Die jüngste Auswertung der britischen Millennium Cohort Study, die in Human Reproduction (doi: 10.1093/humrep/des398) publiziert wurde, zeigt, dass im Reagenzglas gezeugte Kinder im Alter von fünf Jahren zwei bis vier Mal häufiger unter Asthma leiden als ihre natürlich gezeugten Altersgenossen.
In der prospektiven Studie sind über 18.000 Kinder aus ganz Großbritannien eingeschlossen, die alle zwischen den Jahren 2000 und 2002 geboren wurden. Zu den Kindern liegen detaillierte Angaben u. a. zu Asthmasymptomen und Asthmamedikamenten vor. Studienleiterin Claire Carson von der University of Oxford und ihre Kollegen haben aufgrund umfangreicher Daten das Asthmarisiko der Kinder berechnet. Wie die Analyse nun zeigt, hatten Kinder, deren Zeugung länger als ein Jahr auf sich warten ließ - dies gilt als Zeichen einer verminderten Fruchtbarkeit -, insgesamt ein höheres Asthmarisiko als Kinder von normal fertilen Eltern. Für Kinder, die auf natürlichem Weg gezeugt wurden und deren Mutter allenfalls eine hormonelle Stimulation hatte durchführen lassen, war der Unterschied allerdings gering. Das bedeute, so Carson, dass die errechnete Risikoerhöhung vor allem durch die IVF-Kinder bedingt sei. Die Frage nach einer kausalen Beziehung sei damit aber noch nicht geklärt, räumt die Epidemiologin ein.

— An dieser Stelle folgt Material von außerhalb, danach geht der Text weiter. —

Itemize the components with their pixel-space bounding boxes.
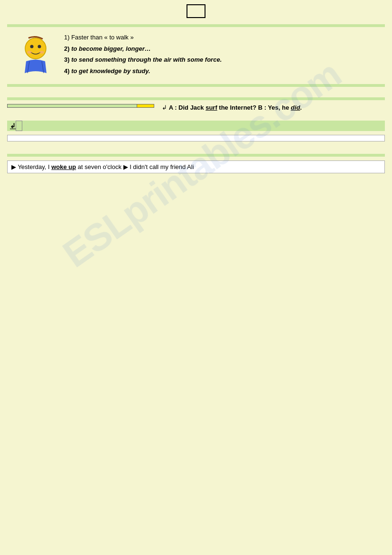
section1-header (7, 24, 385, 27)
example-line: ↲ A : Did Jack surf the Internet? B : Ye… (162, 104, 385, 111)
svg-point-0 (25, 38, 46, 59)
jacks-weekend-table (7, 104, 154, 108)
jacks-header (8, 104, 137, 108)
clue-1: 1) Faster than « to walk » (64, 33, 385, 42)
svg-point-3 (27, 51, 32, 54)
svg-point-4 (39, 51, 44, 54)
example-text: A : Did Jack surf the Internet? B : Yes,… (169, 104, 302, 111)
jacks-table-area (7, 104, 154, 114)
svg-point-2 (38, 45, 41, 48)
clue-3: 3) to send something through the air wit… (64, 55, 385, 65)
clues-area: 1) Faster than « to walk » 2) to become … (64, 31, 385, 77)
page-title (7, 7, 385, 16)
clue-2: 2) to become bigger, longer… (64, 44, 385, 54)
section3-header (7, 97, 385, 100)
section5-example: ▶ Yesterday, I woke up at seven o'clock … (7, 160, 385, 173)
svg-point-1 (30, 45, 34, 48)
section4-sub (16, 121, 22, 131)
section5-header (7, 154, 385, 157)
illustration-area (17, 31, 55, 77)
character-illustration (19, 35, 52, 73)
section4-header: ↲ (7, 121, 385, 131)
check-header (137, 104, 154, 108)
section2-header (7, 84, 385, 87)
verbs-box (7, 135, 385, 141)
clue-4: 4) to get knowledge by study. (64, 66, 385, 76)
section3-right: ↲ A : Did Jack surf the Internet? B : Ye… (162, 104, 385, 114)
section3-body: ↲ A : Did Jack surf the Internet? B : Ye… (7, 104, 385, 114)
section1-body: 1) Faster than « to walk » 2) to become … (7, 31, 385, 77)
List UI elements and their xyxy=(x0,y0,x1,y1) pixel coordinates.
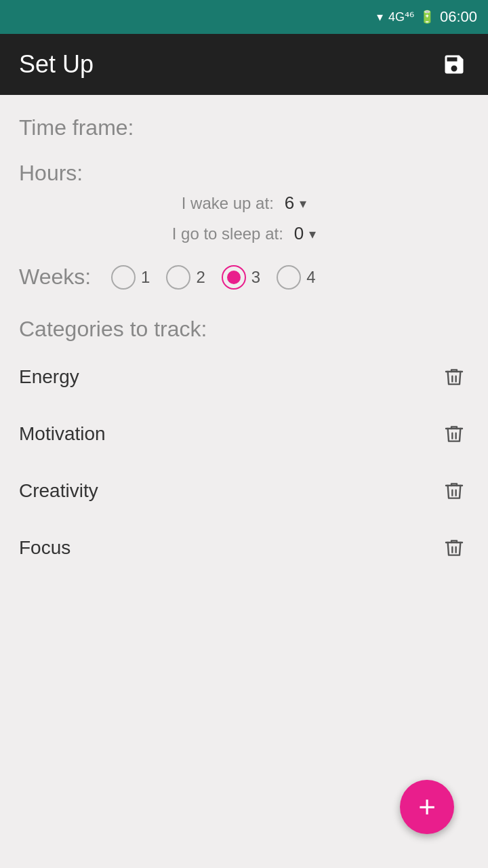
page-title: Set Up xyxy=(19,50,94,79)
wake-row: I wake up at: 6 ▾ xyxy=(19,193,469,214)
sleep-dropdown[interactable]: 0 ▾ xyxy=(294,223,316,244)
sleep-dropdown-arrow: ▾ xyxy=(309,226,316,242)
wifi-icon: ▾ xyxy=(377,9,383,24)
trash-icon-energy xyxy=(443,365,465,389)
delete-creativity-button[interactable] xyxy=(439,475,469,507)
categories-section: Categories to track: Energy Motivation xyxy=(19,317,469,576)
weeks-option-4[interactable]: 4 xyxy=(277,265,315,290)
wake-value: 6 xyxy=(285,193,294,214)
content-area: Time frame: Hours: I wake up at: 6 ▾ I g… xyxy=(0,95,488,671)
battery-icon: 🔋 xyxy=(420,9,434,24)
weeks-section: Weeks: 1 2 3 4 xyxy=(19,264,469,290)
add-category-fab[interactable]: + xyxy=(400,780,454,834)
category-name-energy: Energy xyxy=(19,366,79,388)
delete-focus-button[interactable] xyxy=(439,532,469,564)
categories-label: Categories to track: xyxy=(19,317,469,342)
save-icon xyxy=(442,52,466,77)
save-button[interactable] xyxy=(439,50,469,79)
wake-label: I wake up at: xyxy=(182,194,274,213)
hours-label: Hours: xyxy=(19,161,469,186)
radio-label-3: 3 xyxy=(251,268,260,287)
delete-motivation-button[interactable] xyxy=(439,418,469,450)
weeks-option-3[interactable]: 3 xyxy=(222,265,260,290)
radio-inner-3 xyxy=(227,271,241,284)
radio-circle-4 xyxy=(277,265,301,290)
weeks-option-2[interactable]: 2 xyxy=(166,265,205,290)
trash-icon-focus xyxy=(443,536,465,560)
category-name-focus: Focus xyxy=(19,537,70,559)
timeframe-section: Time frame: xyxy=(19,115,469,140)
category-name-motivation: Motivation xyxy=(19,423,106,445)
radio-circle-1 xyxy=(111,265,136,290)
category-item-creativity: Creativity xyxy=(19,462,469,519)
category-name-creativity: Creativity xyxy=(19,480,98,502)
sleep-label: I go to sleep at: xyxy=(172,224,283,243)
radio-label-2: 2 xyxy=(196,268,205,287)
weeks-radio-group: 1 2 3 4 xyxy=(111,265,315,290)
trash-icon-creativity xyxy=(443,479,465,503)
fab-plus-icon: + xyxy=(418,792,436,822)
signal-icon: 4G⁴⁶ xyxy=(388,9,414,24)
weeks-option-1[interactable]: 1 xyxy=(111,265,150,290)
status-bar: ▾ 4G⁴⁶ 🔋 06:00 xyxy=(0,0,488,34)
wake-dropdown[interactable]: 6 ▾ xyxy=(285,193,306,214)
radio-label-1: 1 xyxy=(141,268,150,287)
trash-icon-motivation xyxy=(443,422,465,446)
timeframe-label: Time frame: xyxy=(19,115,469,140)
category-item-motivation: Motivation xyxy=(19,406,469,462)
sleep-row: I go to sleep at: 0 ▾ xyxy=(19,223,469,244)
radio-circle-3 xyxy=(222,265,246,290)
app-bar: Set Up xyxy=(0,34,488,95)
weeks-label: Weeks: xyxy=(19,264,91,290)
hours-section: Hours: I wake up at: 6 ▾ I go to sleep a… xyxy=(19,161,469,244)
delete-energy-button[interactable] xyxy=(439,361,469,393)
sleep-value: 0 xyxy=(294,223,304,244)
radio-circle-2 xyxy=(166,265,190,290)
category-item-energy: Energy xyxy=(19,349,469,406)
status-time: 06:00 xyxy=(440,8,477,26)
radio-label-4: 4 xyxy=(306,268,315,287)
category-item-focus: Focus xyxy=(19,519,469,576)
wake-dropdown-arrow: ▾ xyxy=(300,195,306,212)
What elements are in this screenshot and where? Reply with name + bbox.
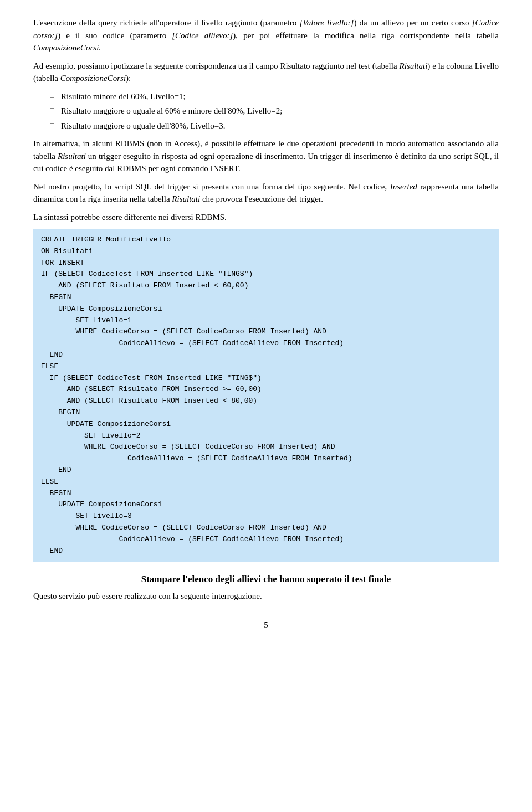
alternative-paragraph: In alternativa, in alcuni RDBMS (non in …: [33, 137, 499, 175]
example-intro: Ad esempio, possiamo ipotizzare la segue…: [33, 60, 499, 85]
trigger-intro-2: La sintassi potrebbe essere differente n…: [33, 211, 499, 224]
trigger-intro-1: Nel nostro progetto, lo script SQL del t…: [33, 181, 499, 205]
bullet-list: Risultato minore del 60%, Livello=1; Ris…: [50, 90, 499, 132]
list-item: Risultato minore del 60%, Livello=1;: [50, 90, 499, 103]
page-number: 5: [33, 619, 499, 631]
code-create: CREATE: [41, 235, 67, 244]
main-content: L'esecuzione della query richiede all'op…: [33, 17, 499, 602]
list-item: Risultato maggiore o uguale al 60% e min…: [50, 105, 499, 117]
code-block: CREATE TRIGGER ModificaLivello ON Risult…: [33, 229, 499, 562]
section-heading: Stampare l'elenco degli allievi che hann…: [33, 572, 499, 587]
section-body: Questo servizio può essere realizzato co…: [33, 590, 499, 603]
list-item: Risultato maggiore o uguale dell'80%, Li…: [50, 120, 499, 132]
intro-paragraph: L'esecuzione della query richiede all'op…: [33, 17, 499, 54]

Der Schweizer Kardiologe Urs Scherrer vom Inselspital Bern betrachtet die Ergebnisse der britischen Korrelationsstudie skeptisch. Allerdings fordert auch er angesichts eigener Studien verstärkte Untersuchungen und genaue Information zur langfristigen Gesundheit nach künstlicher Befruchtung, die auch aus ethischer Sicht geboten seien. In einer in Circulation (2012; 125: 1890-1896) publizierten Studie ging Scherrer der Frage nach, ob die In-vitro-Fertilisation das Risiko für kardiovaskuläre Erkrankungen erhöht. Die epigenetische Veränderung der Regulation von Genen kann Krankheiten begünstigen. Das Ergebnis seiner Studie: Von 122 im Schnitt 12 Jahre alten Kindern hatten die 65 IVF-Kinder im Vergleich mit den 57 auf natürlichem Weg Entstandenen eine steifere Arm-Arterie, und ihre Halsschlagader war verdickt. Zudem war ihr Blutdruck im Lungenkreislauf bei reduziertem Sauerstoffdruck erhöht. Dafür, dass diese signifikant pathologischen Veränderungen mit dem Verfahren der IVF und nicht mit anderen Faktoren zusammenhängen, gibt es laut Scherrer gute Argumente. So zeigte sich eine gestörte Gefäßregulation nur bei Kindern nach IVF. Normal gezeugte Geschwister von IVF-Kindern waren dagegen frei davon. Und auch Kinder, deren Mütter sich «nur» hormonell stimulieren ließen, schnitten bei den Tests unauffällig ab.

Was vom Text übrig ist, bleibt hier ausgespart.